Le lièvre de Patagonie



Un lièvre est coursé par des chiens. « Où allons-nous ? demande-t-il à ses poursuivants. » « A la fin de ta vie, répond la meute. » Cette fable de Silvina Ocampo ouvre les mémoires de Claude Lanzmann. Ce lièvre, on l’aura compris, c’est le mémorialiste lui-même qui court après la mort pour mieux prolonger sa vie. Etrange paradoxe, dira-t-on. Mais cette vision tragique de l’auteur s’accompagne toujours d’un grand bonheur de vivre. Et quelle vie ! On parcourt ces cinq cents pages trépidantes en s’étonnant que tout cela tienne en un seul homme : l’Occupation, le maquis, l’aventure des Temps modernes avec Sartre, la naissance d’Israël, la guerre de Corée, la guerre d’Algérie et la décolonisation, 68, les errances terroristes de l’ultra-gauche dans les années 70, etc.

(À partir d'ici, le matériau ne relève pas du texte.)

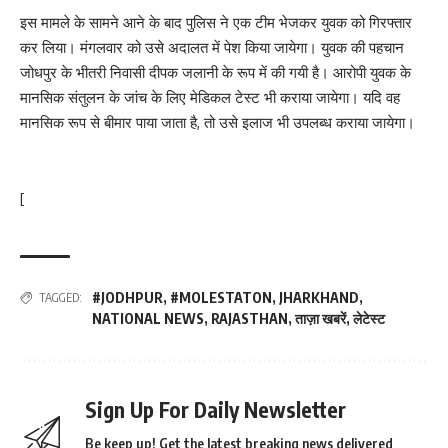
इस मामले के सामने आने के बाद पुलिस ने एक टीम भेजकर युवक को गिरफ्तार
कर लिया। मंगलवार को उसे अदालत में पेश किया जायेगा। युवक की पहचान
जोधपुर के भीतरी निवासी दीपक जलानी के रूप में की गयी है। आरोपी युवक के
मानसिक संतुलन के जांच के लिए मेडिकल टेस्ट भी कराया जायेगा। यदि वह
मानसिक रूप से बीमार पाया जाता है, तो उसे इलाज भी उपलब्ध कराया जायेगा।
[
#JODHPUR
,
#MOLESTATON
,
JHARKHAND
,
TAGGED:
NATIONAL NEWS
,
RAJASTHAN
,
ताज़ा खबरें
,
लेटेस्ट
Sign Up For Daily Newsletter
Be keep up! Get the latest breaking news delivered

Lanzmann se situe toujours au carrefour de l’histoire, non comme un simple passant, mais comme un acteur engagé, armé d’une belle volonté, même s’il lui arrive de reconnaître après coup combien l’indépendance de l’Algérie, par exemple, a débouché sur pas mal de déceptions ou d’incompréhensions, tant du côté des Algériens que du côté des intellectuels de gauche. De même, sa longue amitié avec Sartre n’est pas exempte de jugements critiques, qu’il s’agisse de sa complaisance envers le parti communiste dans les années cinquante que vis-à-vis des égarés de la bande à Baader.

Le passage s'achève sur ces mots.